You would draw up that indictment. I don't believe we could risk flaws in both indictments, could we?”

The district attorney could hardly believe his wicked ears. It simply was not possible that Bill Wingo could be such a simpleton as to believe that. ”Flaws in both indictments would be a li'l too raw,”

said the district attorney, almost suffocating in the effort to dissemble his glee.

”Yes, well, all right. In the O'Gorman murder trial, you'll let me prove my case, and in the other you'll stick in a flaw. The Tuckleton case you can't do a thing with. There's not enough evidence, so you'll have to let it drop. What do you think of the proposition, Dan Slike for Bill Wingo? You can make a record with Dan Slike too. He hasn't a friend in the county. Another thing. That last bribe of yours I mentioned a while ago. I'll throw in what I know about that for good measure with Slike.”

”But why stand your trial at all?” fenced the district attorney. ”Why not try to escape?”

”You forget that not ten minutes ago you told me I couldn't possibly escape. You were wrong, naturally. But I don't want to escape. If I did, I'd have these things hanging over me the rest of my life. No matter where I went, I'd always be looking for a warrant waiting for me at every bend in the trail. No, the only sensible way out is to get this thing over with and settled as soon as possible. I don't want to leave Crocker County. I like it here.”

”Oh,” murmured the district attorney, believing that he knew the reason why Billy Wingo did not care to leave the county.

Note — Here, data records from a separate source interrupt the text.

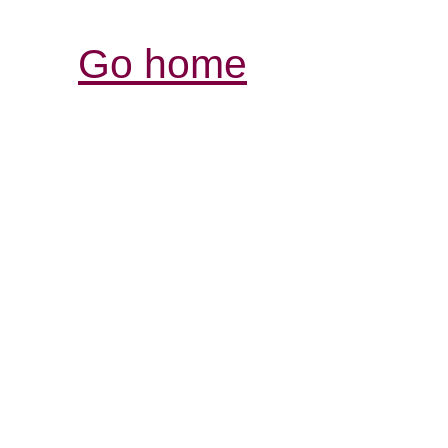
Go home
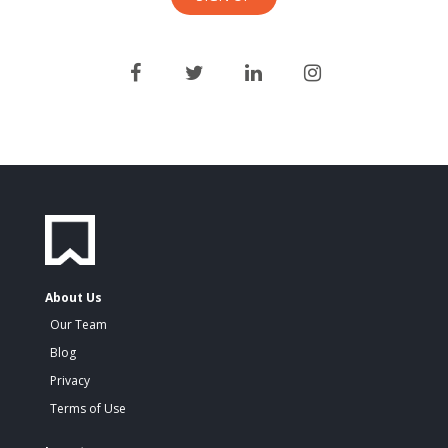
About Us
Our Team
Blog
Privacy
Terms of Use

It was a good and sufficient reason, and he expected to release it from jail that very night.

”But you'd have to get supplies from time to time,” he said leadingly.

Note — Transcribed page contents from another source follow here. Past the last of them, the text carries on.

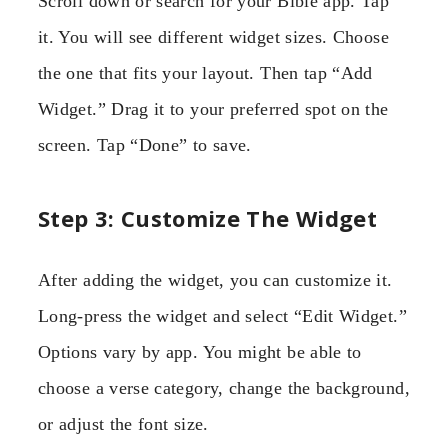
Scroll down or search for your Bible app. Tap
it. You will see different widget sizes. Choose
the one that fits your layout. Then tap “Add
Widget.” Drag it to your preferred spot on the
screen. Tap “Done” to save.
Step 3: Customize The Widget
After adding the widget, you can customize it.
Long-press the widget and select “Edit Widget.”
Options vary by app. You might be able to
choose a verse category, change the background,
or adjust the font size.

”Your description is in every town by now.”

”I'll only go to Jacksboro when I have to buy anything,” explained Billy, ”and as it happens, I never was there but once and that was five years ago. If I let my beard and hair grow, who'd know me? It would take somebody from Golden Bar to recognize my voice, and I'll take care to keep out of the way of anybody from Golden Bar. Oh, it'll be safe enough. I'll make my camp somewhere on Coldstream Creek and work all through the Medicines from there. I'll get Dan and bring him back.